Records from a data source:
----------------

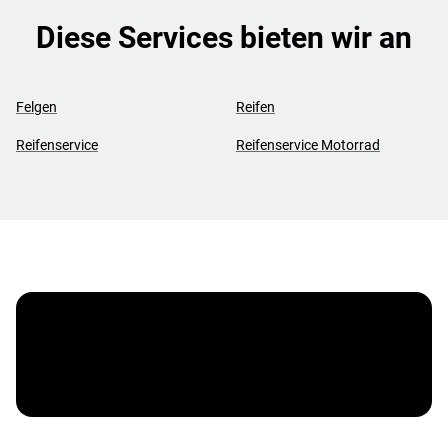
Diese Services bieten wir an
Felgen
Reifen
Reifenservice
Reifenservice Motorrad
Vergölst ServiceCard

----------------

• **Work to be completed**:
Print every record above exactly as written, leaving out the pictures.

• **Solution for this problem**:
Diese Services bieten wir an
Felgen
Reifen
Reifenservice
Reifenservice Motorrad
Vergölst ServiceCard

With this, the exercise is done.